Das Hospital in Zielenzig von Februar bis September 1945 – Teil 2
Von Dora Quast, geb. Praetsch
Dann kam der Tag der Vertreibung ! Es war Ende Juni. Wenige Stunden nach der Bekanntgabe mussten die Bewohner des Kreises Oststernberg ihre Heimat verlassen. Die wichtigsten Beförderungsmittel waren Handwagen und Kinderwagen. Vollgepackt mit Betten, Kindern und alten Menschen wurden diese Fahrzeuge von Frauen, größeren Kindern und alten Männern gezogen. In großer Hitze, eingehüllt in Staubwolken, quälte sich ein endloser Elendszug, angetrieben und bewacht von bewaffneten Soldaten, stundenlang die Breesener Chaussee hinauf. Auch aus unserem Hospital waren viele mitgezogen. Natürlich blieben Ärzte, Schwestern und die Apothekerin. Für die Arbeit in der Küche fanden sich einige alte Menschen bereit, auch meine Eltern (Hedwig Praetsch, geb. Peschke, Max Praetsch) arbeiteten dort.

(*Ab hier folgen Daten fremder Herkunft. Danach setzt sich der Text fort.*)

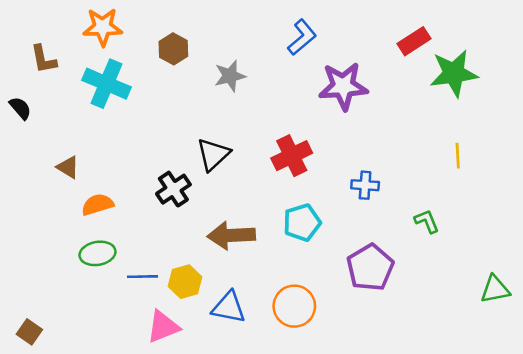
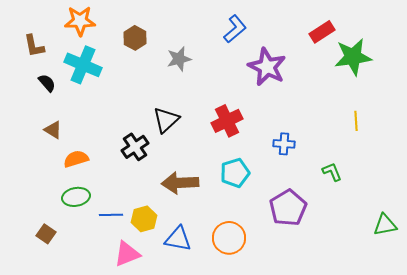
purple star: (343, 86) -> (267, 67), turned 30
black semicircle: (20, 108) -> (47, 83), moved
brown square: (29, 332) -> (46, 234), moved

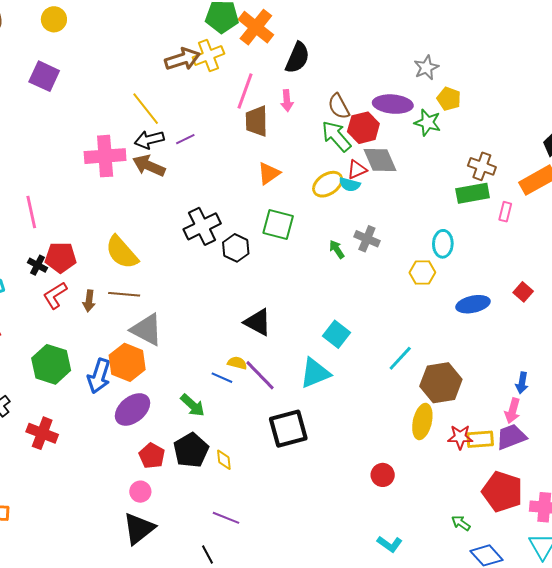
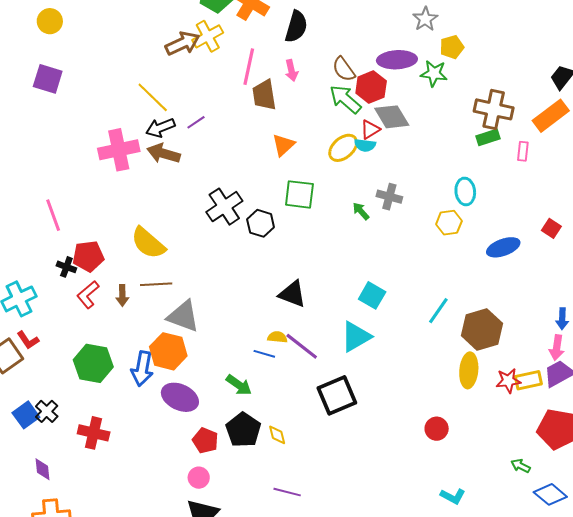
yellow pentagon: (449, 99) -> (452, 47), turned -30
brown cross: (482, 166) -> (494, 109), size x1.4
green rectangle: (473, 193) -> (488, 137), size x0.7
purple ellipse: (133, 409) -> (180, 397), turned 72

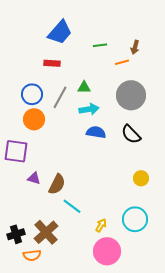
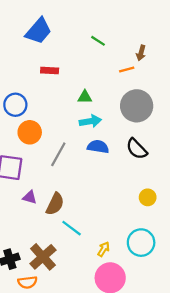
blue trapezoid: (60, 32) -> (38, 31), moved
green line: (100, 45) -> (98, 41), moved, turned 40
blue circle: (32, 94) -> (15, 105), moved
gray line: (60, 97) -> (58, 154), moved

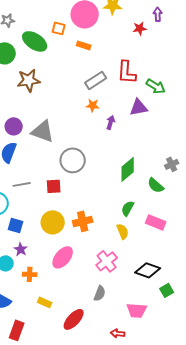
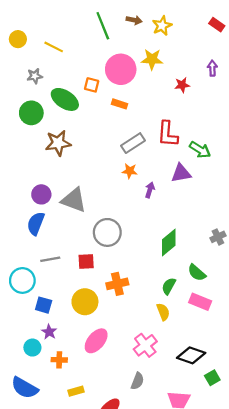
purple arrow: (158, 14) -> (212, 68), moved
green semicircle: (156, 185) -> (197, 273), moved
orange cross: (83, 221) -> (117, 284), moved
yellow rectangle: (45, 302) -> (76, 391), turned -40

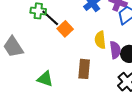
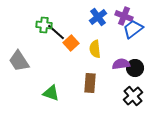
yellow semicircle: (100, 40) -> (95, 49), moved
purple semicircle: (115, 50) -> (121, 64), turned -90

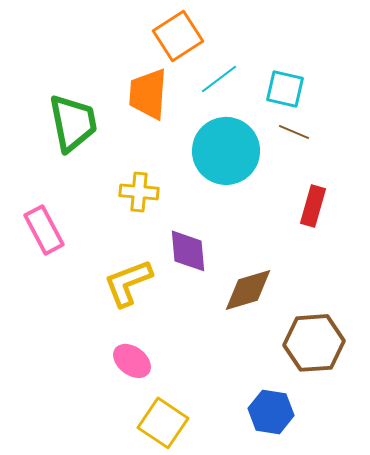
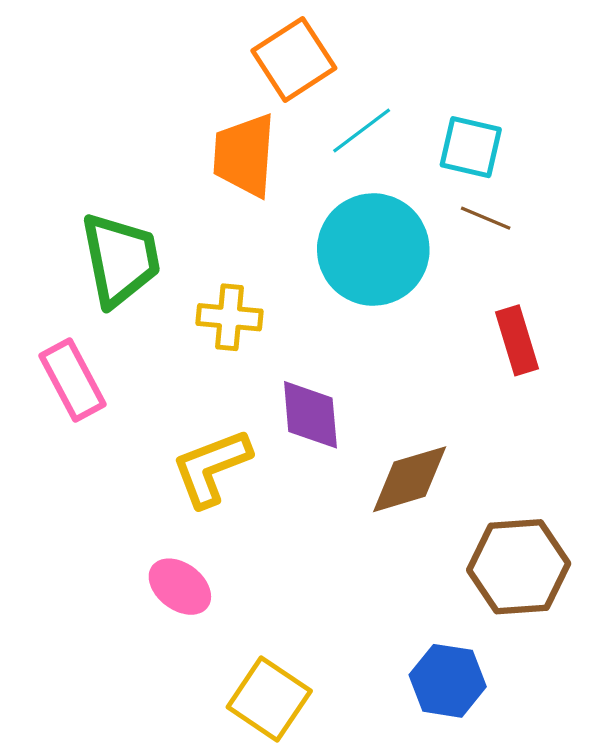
green trapezoid: (73, 123) -> (120, 259), moved
red rectangle: (313, 206) -> (517, 340), turned -33
pink ellipse: (132, 361) -> (180, 587), moved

Wir blieben, denn die Kranken mussten versorgt werden. Uns wurde aber bewusst, dass wir eines Tages gehen müssen. Wir zogen alle in die Nähe des Hospitals, um möglichst dicht beisammen zu sein. Außer uns waren noch die Polen anwesend, die im Krieg bei den Deutschen hatten arbeiten müssen. Auch kranke Menschen, die nicht im Hospital waren, blieben. Der Kreis Oststernberg war leer.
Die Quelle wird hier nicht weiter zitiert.